(Stored records)
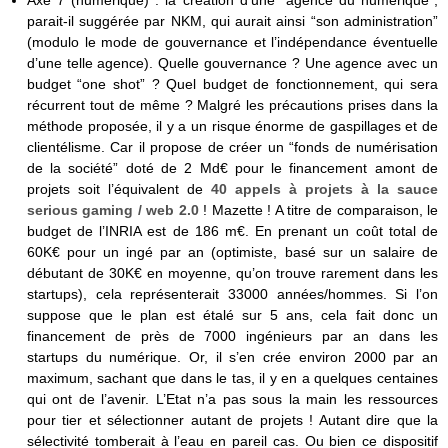
parait-il suggérée par NKM, qui aurait ainsi “son administration”
(modulo le mode de gouvernance et l’indépendance éventuelle
d’une telle agence). Quelle gouvernance ? Une agence avec un
budget “one shot” ? Quel budget de fonctionnement, qui sera
récurrent tout de même ? Malgré les précautions prises dans la
méthode proposée, il y a un risque énorme de gaspillages et de
clientélisme. Car il propose de créer un “fonds de numérisation
de la société” doté de 2 Md€ pour le financement amont de
projets soit l’équivalent de
40 appels à projets à la sauce
serious gaming / web 2.0
! Mazette ! A titre de comparaison, le
budget de l’INRIA est de 186 m€. En prenant un coût total de
60K€ pour un ingé par an (optimiste, basé sur un salaire de
débutant de 30K€ en moyenne, qu’on trouve rarement dans les
startups), cela représenterait 33000 années/hommes. Si l’on
suppose que le plan est étalé sur 5 ans, cela fait donc un
financement de près de 7000 ingénieurs par an dans les
startups du numérique. Or, il s’en crée environ 2000 par an
maximum, sachant que dans le tas, il y en a quelques centaines
qui ont de l’avenir. L’Etat n’a pas sous la main les ressources
pour tier et sélectionner autant de projets ! Autant dire que la
sélectivité tomberait à l’eau en pareil cas. Ou bien ce dispositif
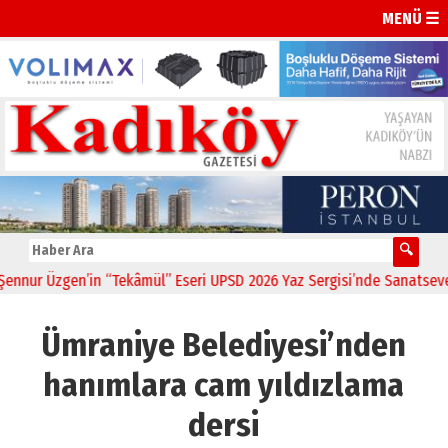
MENÜ ☰
ur Üzgen’in “Tekâmül” Eseri UPSD 2026 Yaz Sergisi’nde Sanatseverler
Ümraniye Belediyesi’nden
hanımlara cam yıldızlama
dersi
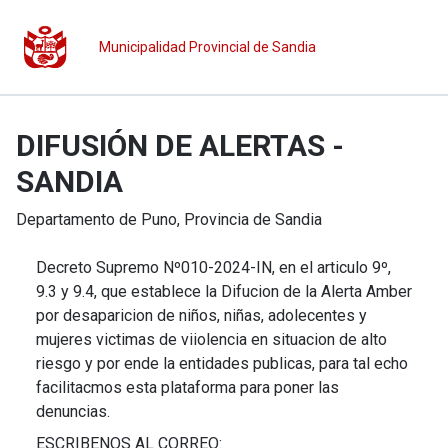
Municipalidad Provincial de Sandia
DIFUSIÓN DE ALERTAS -
SANDIA
Departamento de
Puno
, Provincia de
Sandia
Decreto Supremo Nº010-2024-IN, en el articulo 9º,
9.3 y 9.4, que establece la Difucion de la Alerta Amber
por desaparicion de niños, niñas, adolecentes y
mujeres victimas de viiolencia en situacion de alto
riesgo y por ende la entidades publicas, para tal echo
facilitacmos esta plataforma para poner las
denuncias.
ESCRIBENOS AL CORREO:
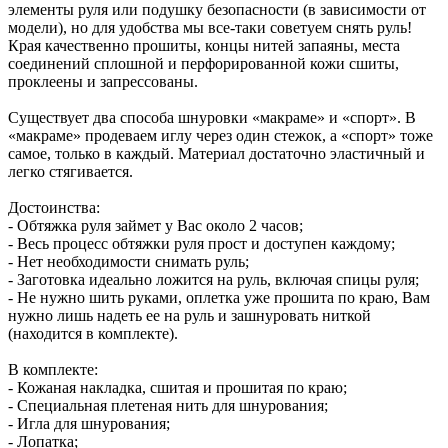
элементы руля или подушку безопасности (в зависимости от
модели), но для удобства мы все-таки советуем снять руль!
Края качественно прошиты, концы нитей запаяны, места
соединений сплошной и перфорированной кожи сшиты,
проклеены и запрессованы.
Существует два способа шнуровки «макраме» и «спорт». В
«макраме» продеваем иглу через один стежок, а «спорт» тоже
самое, только в каждый. Материал достаточно эластичный и
легко стягивается.
Достоинства:
- Обтяжка руля займет у Вас около 2 часов;
- Весь процесс обтяжки руля прост и доступен каждому;
- Нет необходимости снимать руль;
- Заготовка идеально ложится на руль, включая спицы руля;
- Не нужно шить руками, оплетка уже прошита по краю, Вам
нужно лишь надеть ее на руль и зашнуровать ниткой
(находится в комплекте).
В комплекте:
- Кожаная накладка, сшитая и прошитая по краю;
- Специальная плетеная нить для шнурования;
- Игла для шнурования;
- Лопатка;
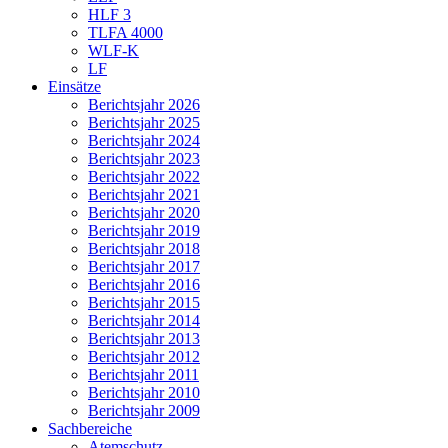
HLF 3
TLFA 4000
WLF-K
LF
Einsätze
Berichtsjahr 2026
Berichtsjahr 2025
Berichtsjahr 2024
Berichtsjahr 2023
Berichtsjahr 2022
Berichtsjahr 2021
Berichtsjahr 2020
Berichtsjahr 2019
Berichtsjahr 2018
Berichtsjahr 2017
Berichtsjahr 2016
Berichtsjahr 2015
Berichtsjahr 2014
Berichtsjahr 2013
Berichtsjahr 2012
Berichtsjahr 2011
Berichtsjahr 2010
Berichtsjahr 2009
Sachbereiche
Atemschutz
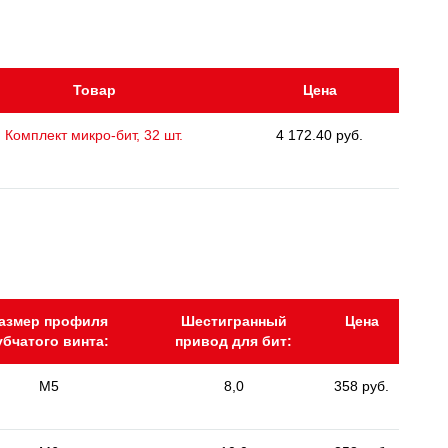
Товар
Цена
Комплект микро-бит, 32 шт.
4 172.40 руб.
азмер профиля
Шестигранный
Цена
убчатого винта:
привод для бит:
M5
8,0
358 руб.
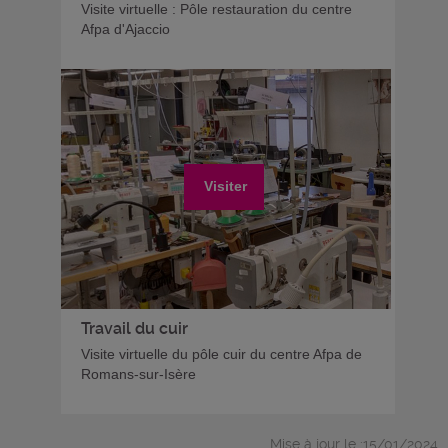
Visite virtuelle : Pôle restauration du centre
Afpa d'Ajaccio
Visiter
Travail du cuir
Visite virtuelle du pôle cuir du centre Afpa de
Romans-sur-Isère
Mise à jour le :15/01/2024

### Activity:
Nothing but lines that contain "financement" should appear in the answer. Copy each from the records.

### Exercise answer:
de la société” doté de 2 Md€ pour le financement amont de
financement de près de 7000 ingénieurs par an dans les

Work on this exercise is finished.